While there appears to be broad bipartisan support for putting more women into Parliament, opposition parties have raised concerns over the boundary changes, warning they could tilt the political balance in favour of Prime Minister Narendra Modi’s Bharatiya Janata Party.

The bills are being taken up during a three-day special session of Parliament and will require a two-thirds majority in both houses to pass. Modi’s ruling National Democratic Alliance holds 293 seats, while a two-thirds majority would require 360.

Several Asian countries, including India’s neighbours Nepal and Bangladesh, have similar quotas for women in national legislatures.

Women’s rights advocate Ranjana Kumari said the move would make India’s “democracy truly representative” and force political parties to field more female candidates.

“(The) door is little open.
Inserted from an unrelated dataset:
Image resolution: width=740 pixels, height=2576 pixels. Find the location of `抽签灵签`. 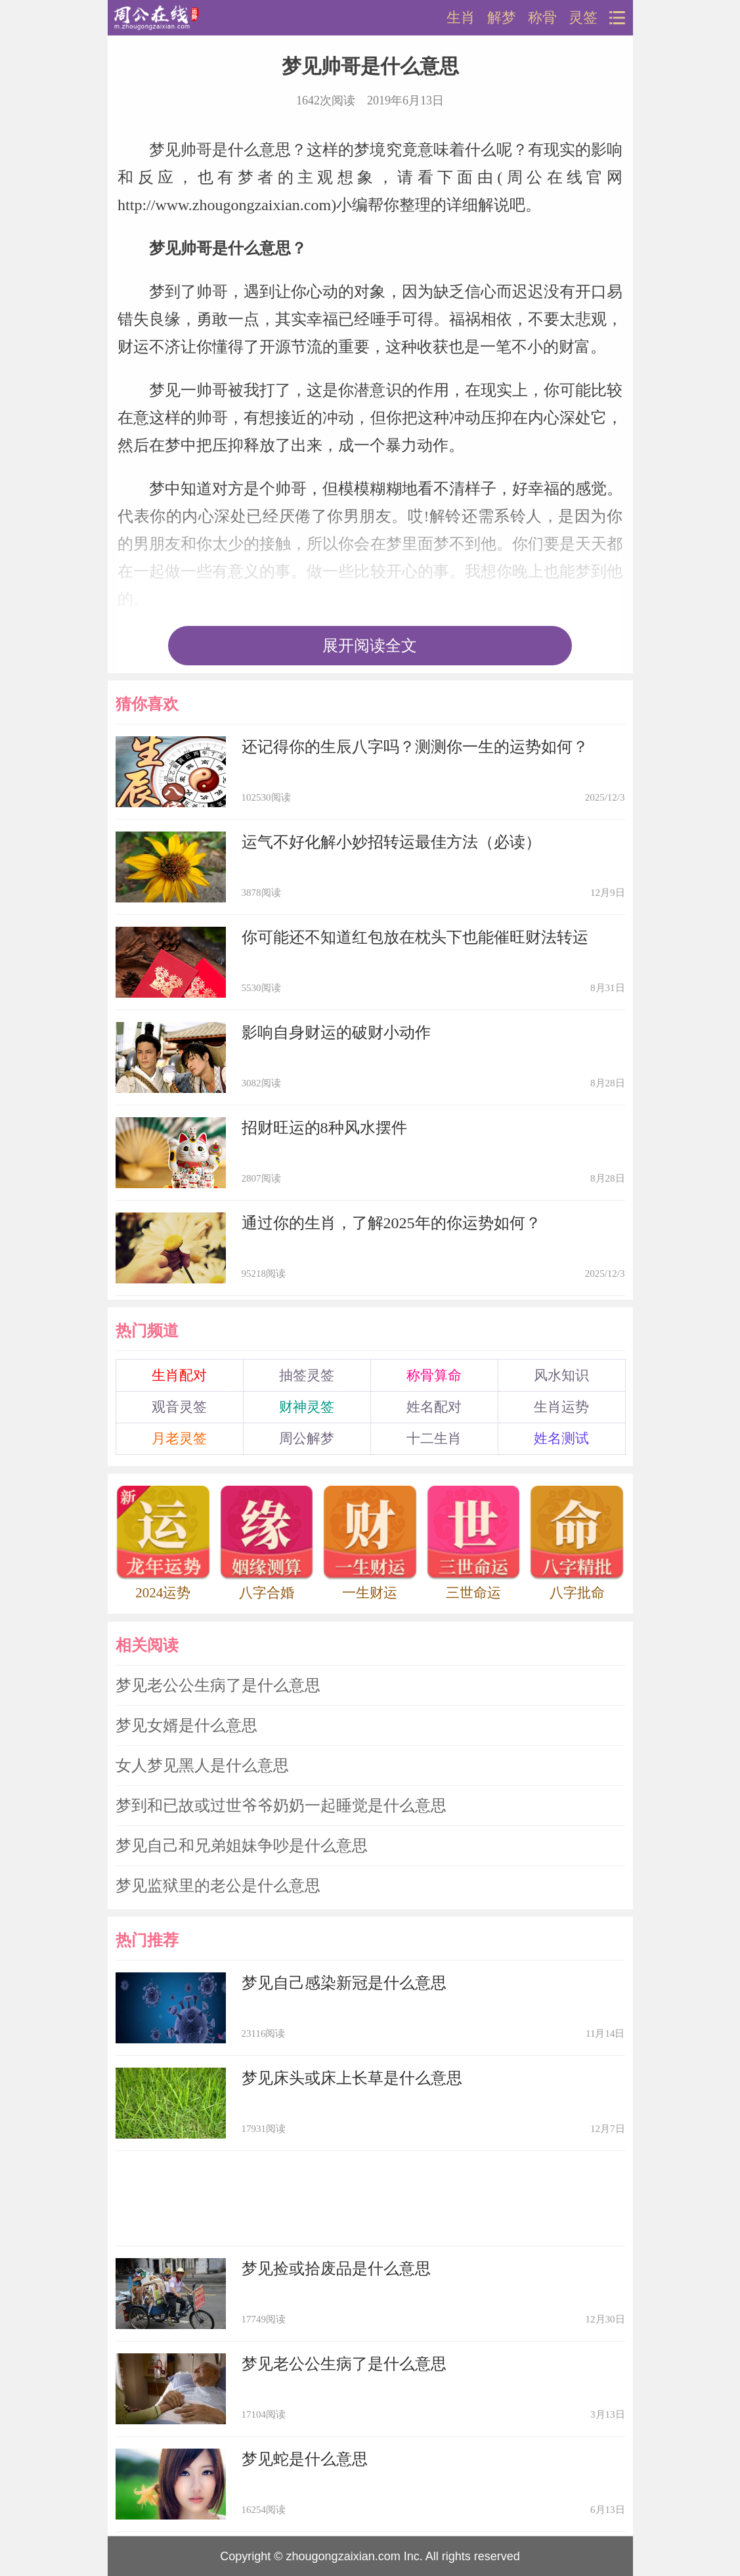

Women will enter and fill the room slowly,” Kumari said.

For many young Indian women, the change carries symbolic weight. Pranita Gupta, a 23-year-old law graduate, said it will instil “a sense of confidence that we can participate in politics and we can be part of Parliament not only as an exception but as well as a norm.”

The rollout of the quota is tied to a population-based redrawing of voting boundaries using data from the last completed census in 2011. Opposition parties warn that basing constituencies on population could shift political power toward faster-growing northern states, while diminishing the parliamentary representation and influence of southern regions. They also argue it could benefit Modi’s party, which commands strong support in the north.

India’s Constitution mandates that parliamentary seats be allocated by population and revised after each census, but boundaries have not been redrawn since the 1971 census, as successive governments delayed the process over concerns about uneven population growth.

Modi’s party pushed back on the criticism, saying it would implement a uniform 50% increase in seats across all states to maintain proportional representation. The draft legislation, however, does not explicitly spell this out.

Speaking in Parliament, Modi said the legislation is “not discriminatory” and “will not do injustice to anyone.”